From Bugzilla Helper: User-Agent: Mozilla/5.0 (X11; U; Linux i686; en-US; rv:1.7.2) Gecko/20040803 Description of problem: I am actually using Fedora Core 3 release candidate of Oct 29th, 2004. After an install, at the beginning of first boot, in Anaconda I choose "Generic LCD 1920x1200" but the resolutions choices end with 1920x1440 not 1920x1200 which is missing. The xorg.conf file gets written with 1920x1440, which does not work so it falls back to 1600x1200 and the display appears streched. I had to manually edit /etc/X11/xorg.conf and restart the X display with ctrl-alt-backspace. Version-Release number of selected component (if applicable): xorg-x11-6.8.1-12 How reproducible: Always Steps to Reproduce: 1. Install Fedora Core 3 release candidate of Oct 29 on Dell Inspiron Laptop with 1920x1200 screen with ATI Technologies Inc RV350 [Mobility Radeon 9600 M10] 2. On first boot change moditor to Generic LCD 1920x1200 3. Have 1920x1200 not listed as available resolutionbut 1920x1440 is listed. 4. Choose 1920x1440 Actual Results: Box boots into 1600x1200 resolution. Expected Results: Running in 1920x1200 resolution would be nice. Additional info:
I have duplicated this issue on my Dell Precision m60, using the released version of FC3. "Generic LCD 1920x1200" does not enable any of the wide aspect modes. Note that the other wide-aspect LCD panels ("1680x1050", "1440x900", and "1280x800") do not enable the wide aspect modes. However, all 4 of these wide-aspect LCD panels enable all the 3:4 modes including 1920x1440, which is interesting because that's bigger than any of the LCD displays.

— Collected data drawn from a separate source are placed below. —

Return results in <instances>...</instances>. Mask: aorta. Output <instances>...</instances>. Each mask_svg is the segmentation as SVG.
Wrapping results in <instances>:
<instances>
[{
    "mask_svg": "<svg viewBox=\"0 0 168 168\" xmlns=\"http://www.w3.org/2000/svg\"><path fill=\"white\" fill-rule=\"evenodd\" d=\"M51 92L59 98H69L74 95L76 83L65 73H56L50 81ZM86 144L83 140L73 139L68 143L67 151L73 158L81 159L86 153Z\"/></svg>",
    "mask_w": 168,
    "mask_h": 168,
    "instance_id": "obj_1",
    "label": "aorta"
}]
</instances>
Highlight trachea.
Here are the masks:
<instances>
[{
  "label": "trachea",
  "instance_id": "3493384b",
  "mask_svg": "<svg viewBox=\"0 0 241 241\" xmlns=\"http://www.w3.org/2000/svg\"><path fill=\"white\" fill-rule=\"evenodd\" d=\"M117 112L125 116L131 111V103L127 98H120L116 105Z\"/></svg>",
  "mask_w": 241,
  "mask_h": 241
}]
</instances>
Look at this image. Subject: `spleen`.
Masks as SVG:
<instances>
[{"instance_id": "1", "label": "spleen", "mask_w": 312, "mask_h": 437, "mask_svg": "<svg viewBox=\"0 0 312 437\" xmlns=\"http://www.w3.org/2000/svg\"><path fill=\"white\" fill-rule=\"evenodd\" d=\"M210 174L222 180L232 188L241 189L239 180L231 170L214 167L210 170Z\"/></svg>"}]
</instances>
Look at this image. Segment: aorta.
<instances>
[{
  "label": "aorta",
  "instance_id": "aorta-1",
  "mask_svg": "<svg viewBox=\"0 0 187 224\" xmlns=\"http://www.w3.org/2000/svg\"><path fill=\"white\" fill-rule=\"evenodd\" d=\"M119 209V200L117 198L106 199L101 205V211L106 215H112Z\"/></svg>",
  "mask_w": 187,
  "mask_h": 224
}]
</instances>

I saw something very similar under Fedore Core 4, with my Syncmaster 240T. The xorg.conf listed 1920x1200 first, but the Xorg.0.log indicated that it (among many others) had been rejected: (WW) (1920x1200,Monitor0) mode clock 228.02MHz exceeds DDC maximum 200MHz (II) NV(0): Not using default mode "1920x1200" (hsync out of range) Oddly, it then defaulted to 1920x1440, which was also rejected, and which appeared second in the xorg.conf: (--) NV(0): Virtual size is 1920x1440 (pitch 1920) This resulted in a virtual screen larger than the actual screen, so that whenever I hit the bottom of the screen with my cursor, it "slid the screen down". Cycling through the screen sizes with CTRL-ALT-+ never appeared to reach the 1900x1200 configuration. I "fixed" the problem by eliminating all the sizes BUT 1900x1200 from the xorg.conf. There are still complaints in the Xorg.0.log, but the 1900x1200 screen size is used, and the cursor now stops without sliding the screen around. I saved the Xorg.0.log, in case it might be useful in diagnosing the real problem(s).

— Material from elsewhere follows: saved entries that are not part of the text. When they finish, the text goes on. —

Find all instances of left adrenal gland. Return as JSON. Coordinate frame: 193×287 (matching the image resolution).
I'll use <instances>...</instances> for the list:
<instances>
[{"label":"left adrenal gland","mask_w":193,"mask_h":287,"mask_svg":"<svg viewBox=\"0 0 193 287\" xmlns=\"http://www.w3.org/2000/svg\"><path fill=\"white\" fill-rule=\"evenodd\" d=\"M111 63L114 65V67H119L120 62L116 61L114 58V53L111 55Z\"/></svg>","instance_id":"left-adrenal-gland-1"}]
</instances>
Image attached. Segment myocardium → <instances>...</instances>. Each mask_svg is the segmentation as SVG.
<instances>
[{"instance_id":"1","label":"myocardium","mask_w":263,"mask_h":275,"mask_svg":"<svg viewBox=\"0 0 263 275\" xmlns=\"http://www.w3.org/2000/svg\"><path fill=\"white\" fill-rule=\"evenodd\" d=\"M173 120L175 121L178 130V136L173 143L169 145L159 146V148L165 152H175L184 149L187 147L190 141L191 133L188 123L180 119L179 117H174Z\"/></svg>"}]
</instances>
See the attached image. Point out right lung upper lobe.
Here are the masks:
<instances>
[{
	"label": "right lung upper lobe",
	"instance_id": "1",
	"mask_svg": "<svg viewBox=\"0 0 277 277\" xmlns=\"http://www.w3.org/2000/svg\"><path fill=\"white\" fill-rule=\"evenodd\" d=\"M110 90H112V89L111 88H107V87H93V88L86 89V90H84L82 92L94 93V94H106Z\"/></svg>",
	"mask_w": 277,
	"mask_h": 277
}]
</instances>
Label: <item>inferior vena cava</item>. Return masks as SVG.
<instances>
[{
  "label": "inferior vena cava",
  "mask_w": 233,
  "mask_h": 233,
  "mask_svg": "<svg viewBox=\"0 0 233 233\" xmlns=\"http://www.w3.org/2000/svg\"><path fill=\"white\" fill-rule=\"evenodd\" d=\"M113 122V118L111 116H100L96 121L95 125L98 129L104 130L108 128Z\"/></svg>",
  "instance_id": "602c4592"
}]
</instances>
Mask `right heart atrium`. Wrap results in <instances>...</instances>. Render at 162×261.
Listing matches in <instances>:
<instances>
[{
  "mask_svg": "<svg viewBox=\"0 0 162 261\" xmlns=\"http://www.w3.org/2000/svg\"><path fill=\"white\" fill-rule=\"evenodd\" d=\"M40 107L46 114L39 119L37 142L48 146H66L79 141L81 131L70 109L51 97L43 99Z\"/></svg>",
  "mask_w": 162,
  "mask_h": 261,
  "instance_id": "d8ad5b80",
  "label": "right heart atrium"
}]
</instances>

Please attach an Xorg.0.log from an affected system so the root cause can be diagnosed.
Created attachment 125600 [details] Xorg.0.log with defaults
okay, so there's two bugs here. one is we don't have an entry in the built in mode list for 1920x1200, and the other is the driver doesn't automatically inject one.

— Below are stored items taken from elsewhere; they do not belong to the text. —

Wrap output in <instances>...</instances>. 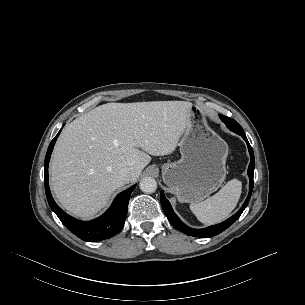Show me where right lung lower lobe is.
<instances>
[{"instance_id": "1", "label": "right lung lower lobe", "mask_w": 305, "mask_h": 305, "mask_svg": "<svg viewBox=\"0 0 305 305\" xmlns=\"http://www.w3.org/2000/svg\"><path fill=\"white\" fill-rule=\"evenodd\" d=\"M61 130L56 135V137L50 143L44 162L45 174H44V183H45V192L46 197L51 209L55 212L61 222L75 235L81 238L84 241L96 242L110 238L117 233H119L124 225L127 207L130 195L134 190L136 185L131 186L127 190L121 192L116 196L110 208L100 217L83 222L79 221L69 215H67L63 210H61L58 205L54 202L48 185V164L50 156L56 142L57 137L59 136Z\"/></svg>"}]
</instances>
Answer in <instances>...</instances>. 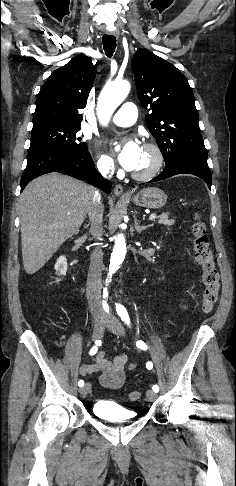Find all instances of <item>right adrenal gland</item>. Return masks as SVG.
<instances>
[{
  "mask_svg": "<svg viewBox=\"0 0 236 486\" xmlns=\"http://www.w3.org/2000/svg\"><path fill=\"white\" fill-rule=\"evenodd\" d=\"M89 225H84V228H88Z\"/></svg>",
  "mask_w": 236,
  "mask_h": 486,
  "instance_id": "right-adrenal-gland-1",
  "label": "right adrenal gland"
}]
</instances>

This should be working automatically as of xorg-x11-server 1.1.1-24.fc6. Can you test?
Reporter, please test with FC6 test3 or later so we can verify that this issue is resolved.
My apologies for not posting sooner. I did not see my original problem when installing FC5, but don't remember seeing the same screen. I will download FC6 test3, and try again.
Just installed FC6 test 3 and it came up with the right resolution without any adjustment by me. Excellent.